Personal information
- Full name: Joseph Ganapathiplackal Abraham
- Nationality: Indian
- Born: 11 September 1981 (age 44) Kottayam, Kerala, India

Sport
- Country: India
- Sport: Running
- Events: 400 metre hurdles, 400 metres
- Club: Indian Railways
- Retired: yes

Medal record
Men's athletics
Representing India
Asian Games
| Gold medal – first place | 2010 Guangzhou | 400 m hurdles |
| Silver medal – second place | 2006 Doha | 4×400 m |
Asian Championships
| Silver medal – second place | 2009 Guangzhou | 400 m hurdles |
| Bronze medal – third place | 2007 Amman | 400 m hurdles |
| Bronze medal – third place | 2007 Amman | 4×400 m |

= Joseph Abraham =

Indian hurdler

Joseph Abraham (born 11 September 1981) is an Indian track and field athlete from Kerala. He holds the current 400 metre hurdles State record of 49.51 seconds set during the 2007 World Championships in Athletics in Osaka on 26 August 2007. At Osaka, Abraham became the first Indian male athlete to clear the opening round of an event in the World Athletics Championships when he reached the 400m hurdles semifinals. He also won the 400m hurdles gold medal at 2010 Guangzhou Asian Games.

==Athletic career==
Born in Kottayam district of Kerala, Abraham made a steady progress in intermediate hurdles. His first sub-52 came in 2003 and in the following year he clocked a time of 51.98 seconds. His best time in 2005 was 50.87 seconds. His first national record came at the 2006 National inter-State athletics championship in Chennai. He broke the national record of 50.39 seconds held by Patlavath Shankar with a time of 50.22 seconds. On 12 May 2007 at the 13th Federation Cup Athletics Championship in Kolkata, he broke his own 400m hurdles record 50.04 seconds to win the gold. Joseph's first sub-50 performance came in the Guwahati Asian Grand Prix circuit athletics in June 2007. He won the silver by setting the new national record of 49.52 seconds while coming second behind Chinese Meng Yan.

In June 2009, Abraham achieved the qualifying norm of 49.80 seconds for the Berlin World Championships, at the Indian Grand Prix meet in Chennai by clocking 49.59 seconds. Later in the same year, he won a silver medal in 400m hurdles (with a time of 49.96 seconds) at the 2009 Asian Championships in Athletics held at Guangzhou, China.
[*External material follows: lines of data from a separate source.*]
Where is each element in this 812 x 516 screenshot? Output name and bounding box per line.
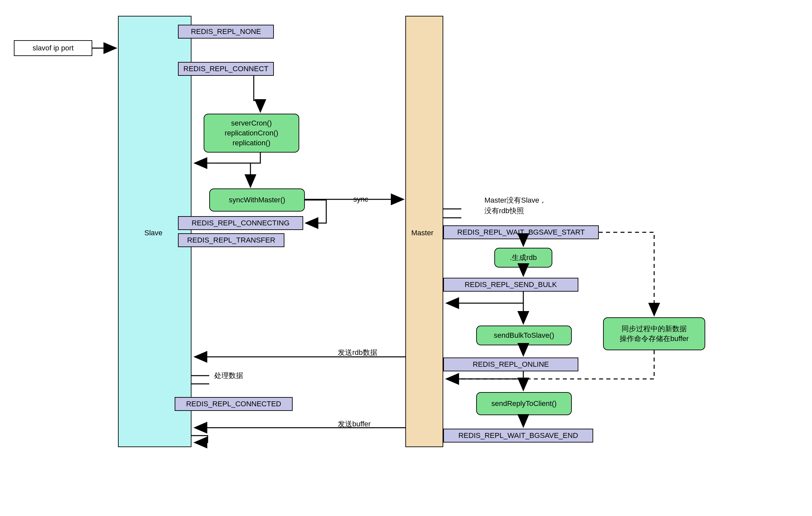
state-transfer: REDIS_REPL_TRANSFER xyxy=(178,233,284,247)
proc-cron: serverCron() replicationCron() replicati… xyxy=(204,114,299,152)
proc-sync: syncWithMaster() xyxy=(209,189,305,211)
state-online: REDIS_REPL_ONLINE xyxy=(443,357,578,371)
slave-title: Slave xyxy=(144,229,163,237)
state-send-bulk: REDIS_REPL_SEND_BULK xyxy=(443,278,578,292)
proc-buffer: 同步过程中的新数据 操作命令存储在buffer xyxy=(603,317,705,350)
state-wait-start: REDIS_REPL_WAIT_BGSAVE_START xyxy=(443,225,599,239)
proc-gen-rdb: .生成rdb xyxy=(494,248,552,267)
label-sync: sync xyxy=(353,195,368,204)
master-title: Master xyxy=(411,229,433,237)
label-noslave2: 没有rdb快照 xyxy=(485,206,524,216)
proc-send-bulk: sendBulkToSlave() xyxy=(476,325,572,345)
state-connect: REDIS_REPL_CONNECT xyxy=(178,62,274,76)
label-process: 处理数据 xyxy=(214,371,243,380)
state-connecting: REDIS_REPL_CONNECTING xyxy=(178,216,303,230)
state-connected: REDIS_REPL_CONNECTED xyxy=(175,397,293,411)
proc-send-reply: sendReplyToClient() xyxy=(476,392,572,415)
state-none: REDIS_REPL_NONE xyxy=(178,25,274,38)
command-box: slavof ip port xyxy=(14,40,92,56)
state-wait-end: REDIS_REPL_WAIT_BGSAVE_END xyxy=(443,429,593,442)
label-sendbuffer: 发送buffer xyxy=(338,419,371,429)
command-text: slavof ip port xyxy=(33,44,74,52)
label-sendrdb: 发送rdb数据 xyxy=(338,348,377,357)
label-noslave1: Master没有Slave， xyxy=(485,195,546,205)
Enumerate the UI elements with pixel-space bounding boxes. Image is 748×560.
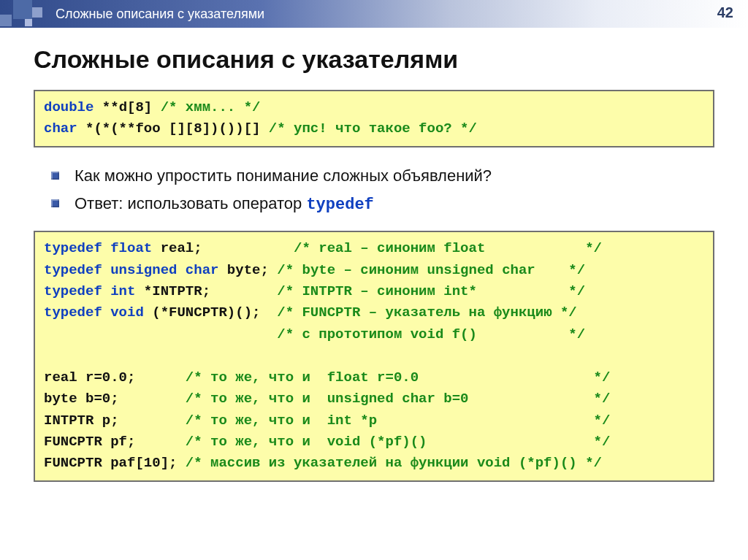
bullet-text: Как можно упростить понимание сложных об…: [75, 166, 492, 185]
list-item: Как можно упростить понимание сложных об…: [51, 164, 714, 188]
code-comment: /* с прототипом void f() */: [277, 326, 585, 342]
code-comment: /* то же, что и void (*pf)() */: [186, 434, 611, 450]
slide-body: Сложные описания с указателями double **…: [0, 28, 748, 482]
code-text: (*FUNCPTR)();: [144, 304, 277, 321]
code-blank: [44, 348, 52, 364]
code-keyword: double: [44, 99, 94, 115]
bullet-list: Как можно упростить понимание сложных об…: [51, 164, 714, 218]
breadcrumb: Сложные описания с указателями: [56, 7, 264, 22]
code-text: **d[8]: [94, 99, 160, 115]
inline-code: typedef: [306, 196, 373, 214]
code-comment: /* FUNCPTR – указатель на функцию */: [277, 304, 576, 321]
code-comment: /* real – синоним float */: [294, 240, 602, 256]
page-number: 42: [717, 4, 733, 21]
code-keyword: typedef unsigned char: [44, 262, 218, 278]
page-title: Сложные описания с указателями: [34, 45, 714, 74]
header-bar: Сложные описания с указателями 42: [0, 0, 748, 28]
code-text: [44, 326, 277, 342]
code-keyword: typedef int: [44, 283, 135, 299]
code-keyword: typedef float: [44, 240, 152, 256]
code-comment: /* массив из указателей на функции void …: [186, 455, 602, 471]
code-comment: /* хмм... */: [161, 99, 261, 115]
code-text: byte b=0;: [44, 391, 186, 407]
code-text: real;: [152, 240, 294, 256]
code-keyword: typedef void: [44, 304, 144, 321]
code-block-2: typedef float real; /* real – синоним fl…: [34, 231, 714, 482]
code-comment: /* то же, что и float r=0.0 */: [186, 369, 611, 386]
code-keyword: char: [44, 120, 77, 137]
code-text: *INTPTR;: [135, 283, 277, 299]
code-text: INTPTR p;: [44, 413, 186, 429]
code-text: real r=0.0;: [44, 369, 186, 386]
list-item: Ответ: использовать оператор typedef: [51, 191, 714, 218]
code-block-1: double **d[8] /* хмм... */ char *(*(**fo…: [34, 90, 714, 147]
code-text: FUNCPTR pf;: [44, 434, 186, 450]
code-text: byte;: [218, 262, 277, 278]
code-text: *(*(**foo [][8])())[]: [77, 120, 269, 137]
code-comment: /* INTPTR – синоним int* */: [277, 283, 585, 299]
bullet-text: Ответ: использовать оператор: [75, 194, 306, 212]
code-comment: /* то же, что и unsigned char b=0 */: [186, 391, 611, 407]
code-comment: /* то же, что и int *p */: [186, 413, 611, 429]
code-comment: /* упс! что такое foo? */: [269, 120, 477, 137]
header-logo-icon: [0, 0, 45, 28]
code-text: FUNCPTR paf[10];: [44, 455, 186, 471]
code-comment: /* byte – синоним unsigned char */: [277, 262, 585, 278]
On 25 November 2010, Abraham became the first Indian to win individual gold medal at 400m hurdles at any Asian Games. He won the gold medal at 2010 Guangzhou Asian Games clocking a time of 49.96 seconds.
- 400m sprint
Abraham also competes in the 400m sprint. His personal best for the 400 metres is 46.70 seconds set at the 2006 Open National Athletics Championships in New Delhi.